Glenmark Pharmaceuticals SA (GPSA), a wholly owned subsidiary of Glenmark Pharmaceuticals Limited India (GPL), announced the discovery and initiation of IND enabling studies of a novel clinical development candidate, GBR 830, an anti-OX40 monoclonal antibody. GBR 830 has been discovered and developed by the Glenmark Biologics Research Centre located in La Chaux-de-Fonds, Switzerland. GBR 830, an anti-OX40 monoclonal antibody is a potential global first-in-class molecule. OX40, also known as CD134, plays a key role in T-cell mediated autoimmune disorders.

OX40 is a well known target and the development of OX40 antagonists has been very challenging. Glenmark has achieved a significant milestone with the successful generation of an antagonistic OX40 monoclonal antibody coupled with generation of data validating the role of OX40 in autoimmune diseases.

GBR 830 shows great promise to emerge as a valuable therapeutic option to treat patients suffering from immune pathologies such as autoimmune diseases like rheumatoid arthritis (RA) and inflammatory bowel disease (IBD).
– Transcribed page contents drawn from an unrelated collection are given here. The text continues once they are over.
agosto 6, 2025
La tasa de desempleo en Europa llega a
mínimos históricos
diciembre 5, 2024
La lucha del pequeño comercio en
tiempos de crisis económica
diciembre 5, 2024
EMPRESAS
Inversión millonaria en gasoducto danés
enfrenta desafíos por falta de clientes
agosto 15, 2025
Commenting on this milestone, Dr Michael Buschle, chief scientific officer and president - Biologics, Glenmark Pharmaceuticals mentioned, “GBR 830 is a tremendous achievement for us. No antagonistic antibodies targeting OX40 are currently in clinical stage of development. We are confident that the antibody expertise and product development capabilities of the Switzerland Biologics Research Centre will continue to enrich the Glenmark discovery pipeline.”

OX40 (CD134) is a member of the TNFR/TNF super family and is mainly expressed on activated CD4 and CD8 T cells as well as a number of other lymphoid and non-lymphoid cells. Costimulatory signals from OX40 to an activated T cell promote division and survival, augmenting the clonal expansion of effector and memory populations. OX40 mediated costimulatory signaling plays a central role in the development of multiple inflammatory and autoimmune diseases. Inhibiting these interactions can be used to treat these conditions. Conversely, agents that activate OX40 are being developed to activate T-cells to target cancer cells. No OX40 antagonistic antibodies are currently in clinical stage of development.